The only piece of advice I have given others that I have ever taken myself has been to always have a big dream and a simple plan. This always carries the caveat that at any point either or both can change, but never for a moment be without both.
The scariest moments of my life have been those when I realized I had neither.
After I escaped that forsaken mountaintop in France and returned to Cambodia six years ago, I was broke, and I was broken. I had exactly $14 to my name, I was unemployed, and if I am honest, I began to suspect my dream of sharing my life with my then betrothed was never to be.
The only certainty I had in my life was the trust and faith my adoptive Cambodian family still has in me. I could afford neither the luxury of dreaming nor the time to plan. I hit the ground running, and I did what I needed to do. Within little time, days in fact, I was working again. I said yes to everything, and soon I was able to take care of myself and those who had taken care of me.
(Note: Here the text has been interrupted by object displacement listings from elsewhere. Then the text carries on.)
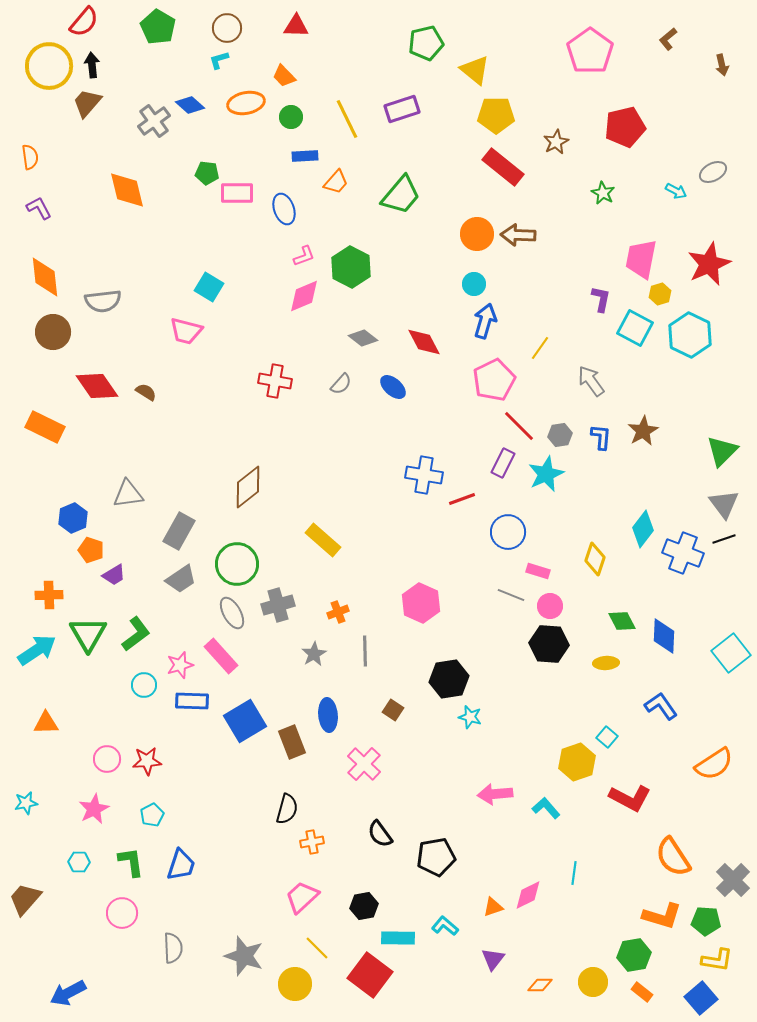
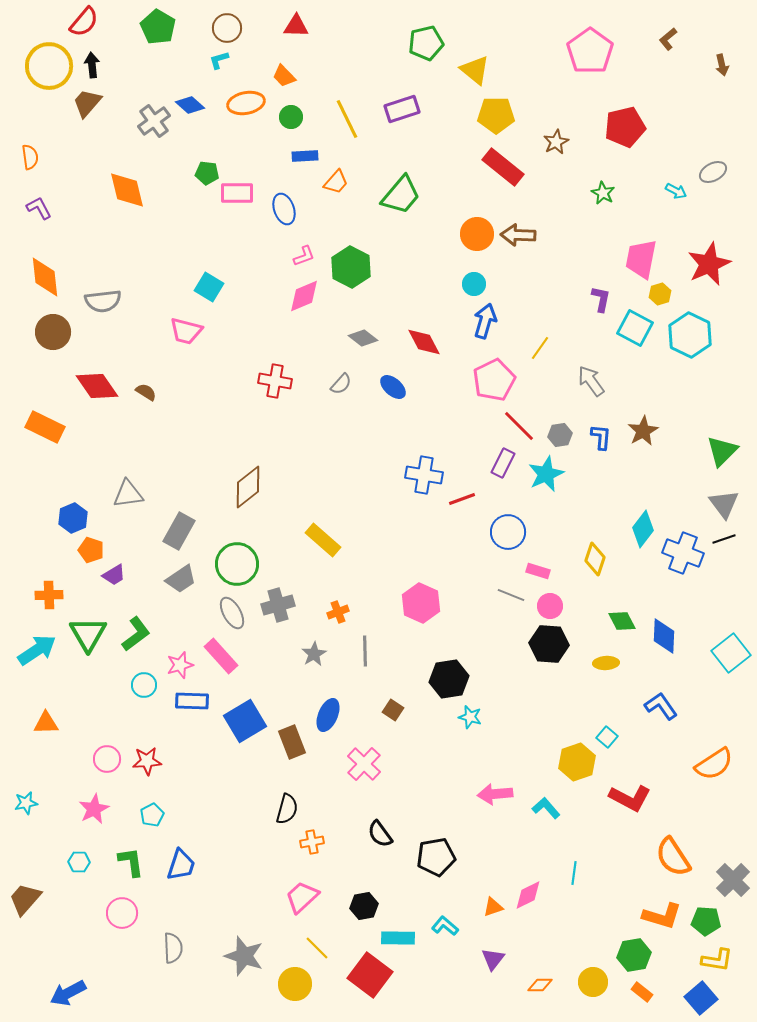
blue ellipse at (328, 715): rotated 28 degrees clockwise
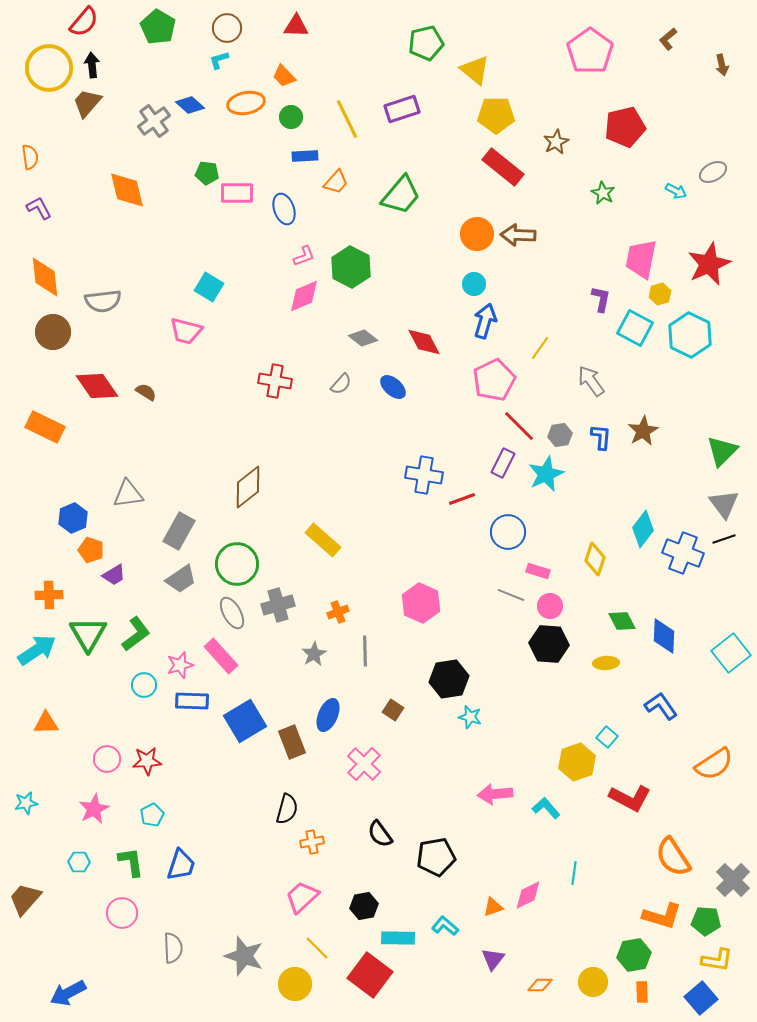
yellow circle at (49, 66): moved 2 px down
orange rectangle at (642, 992): rotated 50 degrees clockwise
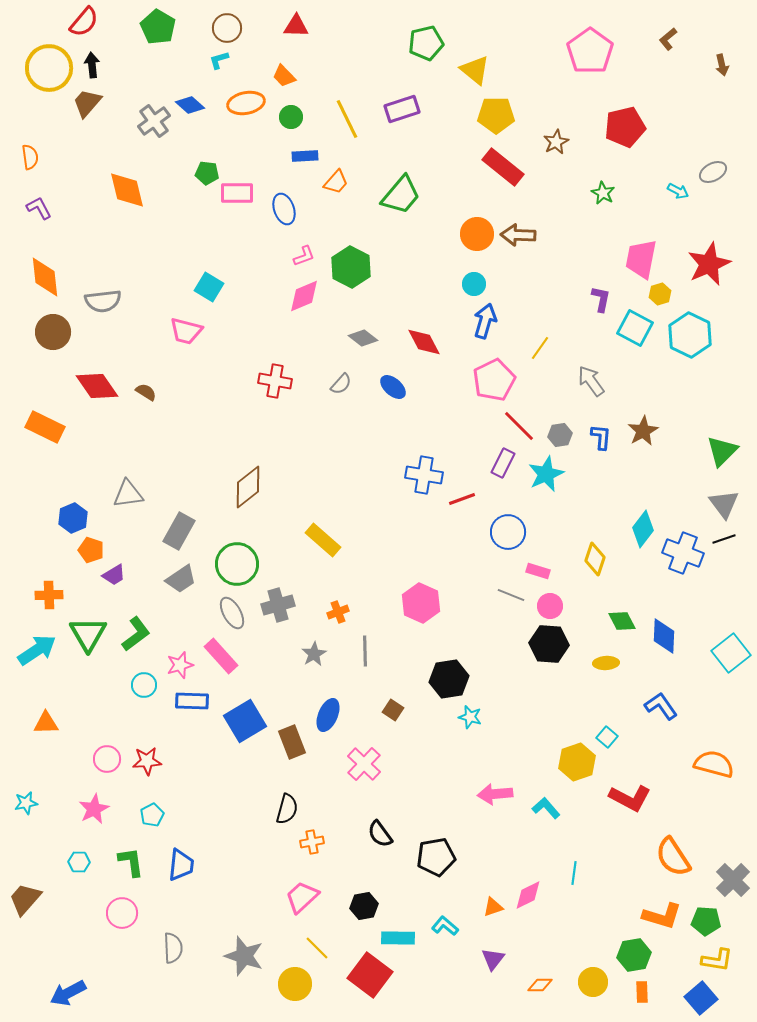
cyan arrow at (676, 191): moved 2 px right
orange semicircle at (714, 764): rotated 132 degrees counterclockwise
blue trapezoid at (181, 865): rotated 12 degrees counterclockwise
I was so busy, in fact, I wasn’t able to realize something vital was missing. Anytime students, as they do, asked me for guidance, I repeated that sage advice that has always served me so well, but each time I warned them to never be without the big dream and the simple plan, a little reflection of a voice in the back of my head asked, “But what about your dreams and plans?”
I remember the specific day Leni came into my life and changed everything about me. It was my 40th birthday, January 24th, 2011. Within seconds of locking eyes with the tiny, two-year-old riding on my brother’s hip, I knew what both my dream and plan would be for the rest of my life.
There have always been people who ask why I do what I do. Sometimes, I interpret their questions as earnest judgements not of my sanity but of my ability to care for my better interests. There is no simple way to explain why I have accepted responsibility for a child with whom I share no DNA or legally recognized relationship. All I know is doing so fulfills and defines a part of myself I didn’t previously know existed.
For each decade since entering adulthood, there are a few years for which I cannot clearly account. I no longer know what year I emigrated to Cambodia. It was either 2002 or 2003, but what I do know is I departed America on January 24th, my birthday, and my new life and this journey began the second I landed. With each passing year, as my birthday approaches I become even more grateful than I normally am, and my brain does what it does as it tries to find meaning and make connections where lesser minded Carnivora and Primates see nothing.
Yes, I cried my eyes out last night; I did so again moments ago when I recalled the day Leni entered my life, and I could easily cry again right now if I allow myself to think about the beauty of Monday’s afternoon, when I put my mother’s engagement ring on Manith’s finger.